Ao multiplicar as suas belas exposições, o CIAFMA terá contribuído para remover os antolhos que restringem tão arbitrariamente o valor estético e o carácter “contemporâneo” de um número muito limitado de experiências artísticas. Não só novos criadores terão sido revelados a um público aberto, mas também grandes artistas cuja obra era já muito importante, mas que (como Bucaille, Pasque, Leherb, Stancic, Geenens, Willinck, Vereecke, Gailliard, Eemans e alguns outros) estavam ainda à espera do seu reconhecimento oficial, que já tinha sido concedido a vários dos seus contemporâneos; Mesmo no domínio da arte, nunca se deve resignar ao “destino”, e os erros do “acaso” devem ser sempre combatidos energicamente, sem falta…

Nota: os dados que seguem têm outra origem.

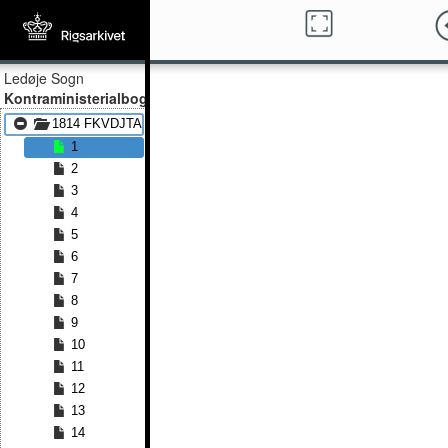
Ledøje Sogn
Kontraministerialbog
1814 FKVDJTA - 1834 FKVDJTA
1
2
3
4
5
6
7
8
9
10
11
12
13
14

O imenso e multifacetado campo de experiências plásticas, incansavelmente explorado pelo grupo “Fantasmagie” e tão magnificamente ilustrado por todos os criadores, tão diversos mas sempre tão fraternalmente unidos na sua busca — faz-nos crescer água no moinho, porque temos uma convicção pessoal que nos é muito cara; A arte fantástica e mágica representa a corrente mais significativa (por coincidir tão prontamente com os novos impulsos planetários e cósmicos), a mais rica do século XX— e tanto mais fértil para proezas futuras quanto permite a síntese mais magistralmente eficaz — e em muitas direcções — do “figurativo” e do “não-figurativo”.

E, nas pesquisas associadas ao verdadeiro espírito “fantasmagórico”, não encontramos obras dotadas do mais intenso poder de choque concreto? As obras-primas da arte fantástica ou mágica (quer se trate de obras mais antigas ou de testemunhos contemporâneos) são as únicas capazes de derrubar mesmo as barreiras obtusas que cercam o ignorante ou o filisteu: quando um quadro é dotado de um poder de impacto que ultrapassa o estritamente estético, ele actua mesmo sobre o espetador absolutamente alérgico ao espanto artístico. O pequeno-burguês mais obtuso não poderá utilizar o seu mecanismo de defesa tão familiar (o riso confortável e feliz) quando se encontrar na presença de obras que verdadeiramente “caem” sobre ele como forças misteriosas: diante de um quadro de Goya, Hieronymus Bosch, Max Ernst ou Leonor Fini, o riso confortável do “leproso” pára, e a única maneira que tem de se defender da maldição é fugir!